The defendant through his counsel of record has moved that his brief be amended in the following respects:
“On page 2 of the brief, following the word Argument in the center of the page, the following words should be inserted:
(Defendant’s Exception No. 2, Epp. 17-18, 26, and Assignment of Error # 2, Ep. 27).”
We have allowed this motion.
Also the plaintiff through her counsel of record has moved that the case be dismissed. This motion is denied.
The assignment of error brought forward on this appeal by defendant challenges the court’s determination in paragraph number 4 of the order that the plaintiff is a “dependent spouse” and has not sufficient means to subsist during the prosecution of this action and to defray the necessary expenses thereof.
*720In G.S. 50-16.3 (a) it is provided that a dependent spouse, who is a party to an action for alimony without divorce, shall be entitled to an order for alimony pendente lite when:
“(1) It shall appear from all the evidence presented pursuant to G.S. 50-16.8 (f), that such spouse is entitled to the relief demanded by such spouse in the action in which the application for alimony pendente lite is made, and
(2) It shall appear that the dependent spouse has not sufficient means whereon to subsist during the prosecution or defense of the suit and to defray the necessary expenses thereof.”

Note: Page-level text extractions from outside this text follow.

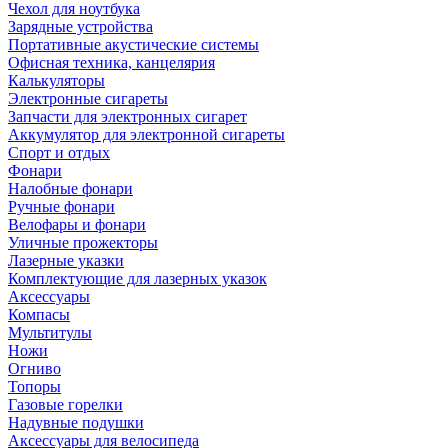
Чехол для ноутбука
Зарядные устройства
Портативные акустические системы
Офисная техника, канцелярия
Калькуляторы
Электронные сигареты
Запчасти для электронных сигарет
Аккумулятор для электронной сигареты
Спорт и отдых
Фонари
Налобные фонари
Ручные фонари
Велофары и фонари
Уличные прожекторы
Лазерные указки
Комплектующие для лазерных указок
Аксессуары
Компасы
Мультитулы
Ножи
Огниво
Топоры
Газовые горелки
Надувные подушки
Аксессуары для велосипеда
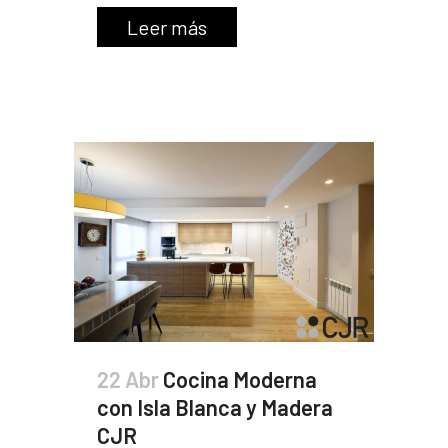
Leer más
22 Abr
Cocina Moderna
con Isla Blanca y Madera
CJR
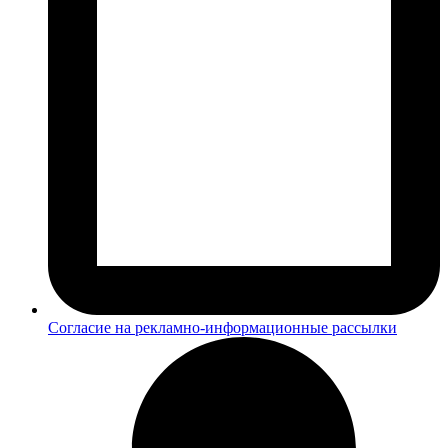
Согласие на рекламно-информационные рассылки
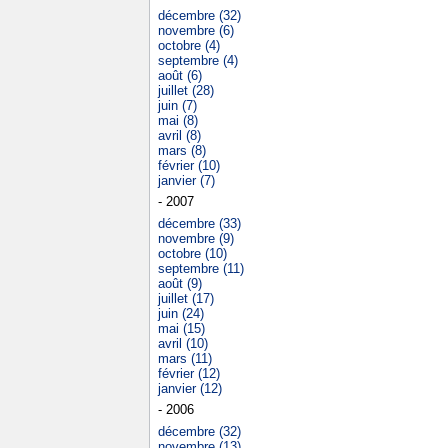
décembre (32)
novembre (6)
octobre (4)
septembre (4)
août (6)
juillet (28)
juin (7)
mai (8)
avril (8)
mars (8)
février (10)
janvier (7)
- 2007
décembre (33)
novembre (9)
octobre (10)
septembre (11)
août (9)
juillet (17)
juin (24)
mai (15)
avril (10)
mars (11)
février (12)
janvier (12)
- 2006
décembre (32)
novembre (13)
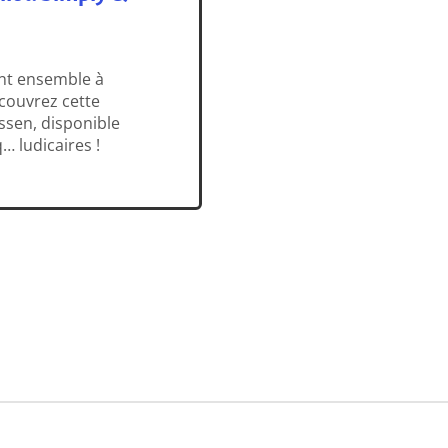
ent ensemble à
couvrez cette
ssen, disponible
… ludicaires !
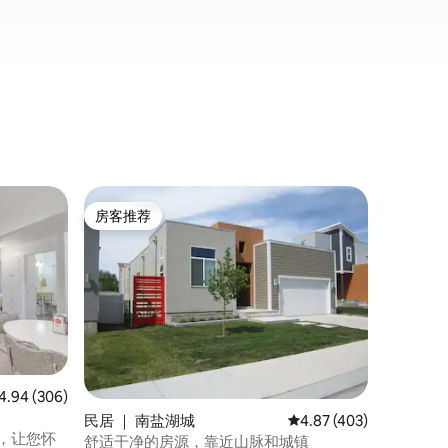
客房 ｜ 
房客推荐
房客
房客推荐
热门「
这里是您
客房
在这处位
验！距离
离大多数
的梦想！
园（Hig
源仅两三
我们的厨
啡机。我
均评分 4.94 分（满分 5 分），共 306 条评价
4.94 (306)
寓，让您
民居 ｜ 南盐湖城
平均评分 4.87 分（满分 
4.87 (403)
体验！
源，让您怀
舒适干净的房源，靠近山脉和城镇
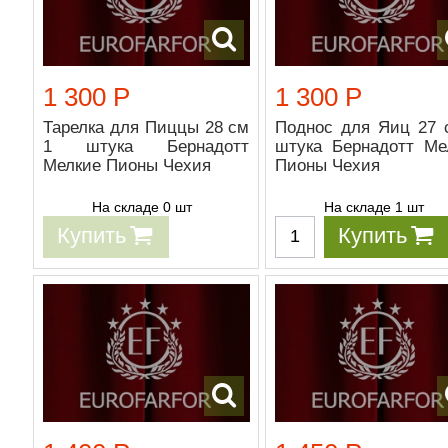
1 300 Р
1 300 Р
Тарелка для Пиццы 28 см
Поднос для Яиц 27 
1 штука Бернадотт
штука Бернадотт Ме
Мелкие Пионы Чехия
Пионы Чехия
На складе 0 шт
На складе 1 шт
Купить
Купить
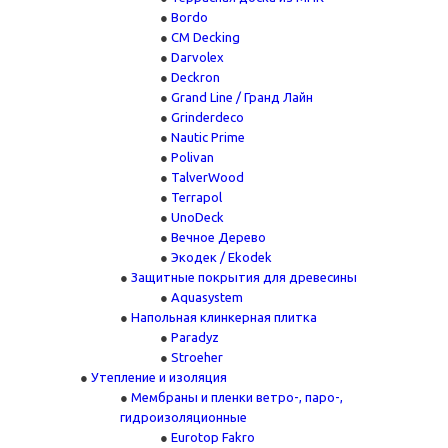
Bordo
CM Decking
Darvolex
Deckron
Grand Line / Гранд Лайн
Grinderdeco
Nautic Prime
Polivan
TalverWood
Terrapol
UnoDeck
Вечное Дерево
Экодек / Ekodek
Защитные покрытия для древесины
Aquasystem
Напольная клинкерная плитка
Paradyz
Stroeher
Утепление и изоляция
Мембраны и пленки ветро-, паро-,
гидроизоляционные
Eurotop Fakro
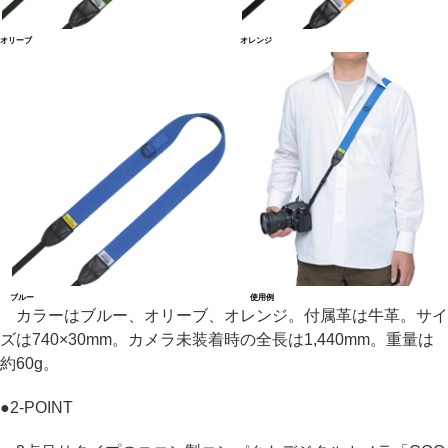
オリーブ
オレンジ
ブルー
使用例
カラーはブルー、オリーブ、オレンジ。付属革は牛革。サイ
ズは740×30mm。カメラ未装着時の全長は1,440mm。重量は
約60g。
●
2-POINT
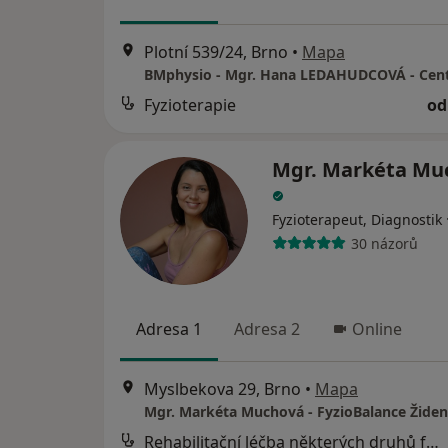
Plotní 539/24, Brno
•
Mapa
Fyzioterapie
od
Mgr. Markéta Mu
Fyzioterapeut, Diagnostik
30 názorů
Adresa 1
Adresa 2
Online
Myslbekova 29, Brno
•
Mapa
Mgr. Markéta Muchová - FyzioBalance Židen
Rehabilitační léčba některých druhů funkční sterility metodou L. Mojžíšové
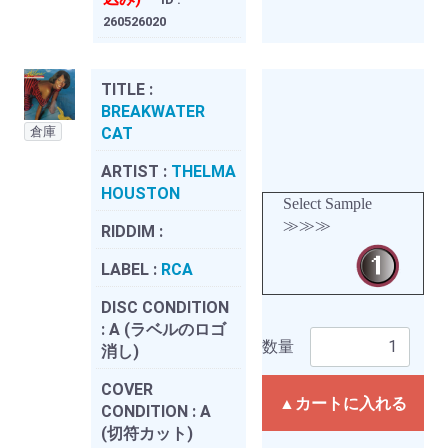
260526020
TITLE :
BREAKWATER
倉庫
CAT
ARTIST :
THELMA
HOUSTON
Select Sample
≫≫≫
RIDDIM :
LABEL :
RCA
DISC CONDITION
:
A (ラベルのロゴ
数量
消し)
COVER
▲カートに入れる
CONDITION :
A
(切符カット)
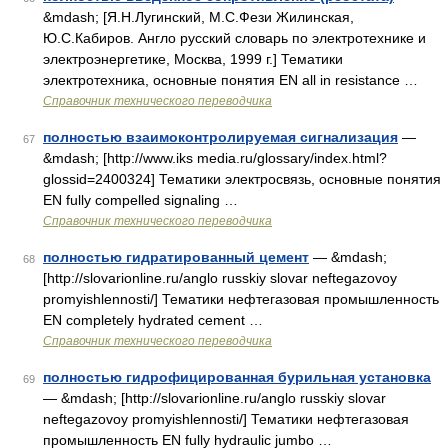
&mdash; [Я.Н.Лугинский, М.С.Фези Жилинская,
Ю.С.Кабиров. Англо русский словарь по электротехнике и
электроэнергетике, Москва, 1999 г.] Тематики
электротехника, основные понятия EN all in resistance …
Справочник технического переводчика
полностью взаимоконтролируемая сигнализация
—
67
&mdash; [http://www.iks media.ru/glossary/index.html?
glossid=2400324] Тематики электросвязь, основные понятия
EN fully compelled signaling …
Справочник технического переводчика
полностью гидратированный цемент
— &mdash;
68
[http://slovarionline.ru/anglo russkiy slovar neftegazovoy
promyishlennosti/] Тематики нефтегазовая промышленность
EN completely hydrated cement …
Справочник технического переводчика
полностью гидрофицированная бурильная установка
69
— &mdash; [http://slovarionline.ru/anglo russkiy slovar
neftegazovoy promyishlennosti/] Тематики нефтегазовая
промышленность EN fully hydraulic jumbo …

This Court has held that a “dependent spouse” is entitled to an award of alimony pendente lite only when the above two conditions are met. Davis v. Davis, 11 N.C. App. 115, 180 S.E. 2d 374; Peoples v. Peoples, 10 N.C. App. 402, 179 S.E. 2d 138.
The defendant on this appeal does not question the District Court’s finding that the plaintiff has made out a prima facie case for relief — the first of the above conditions for an award of alimony pendente lite. He only contends that the evidence does not support a determination that the second condition is met — that the plaintiff is a dependent spouse.
A “dependent spouse” is defined in the statute, G.S. 50-16.1(3), as follows:
“(3) ‘Dependent spouse’ means a spouse, whether husband or wife, who is actually substantially dependent upon the other spouse for his or her maintenance and support or is substantially in need of maintenance and support from the other spouse.”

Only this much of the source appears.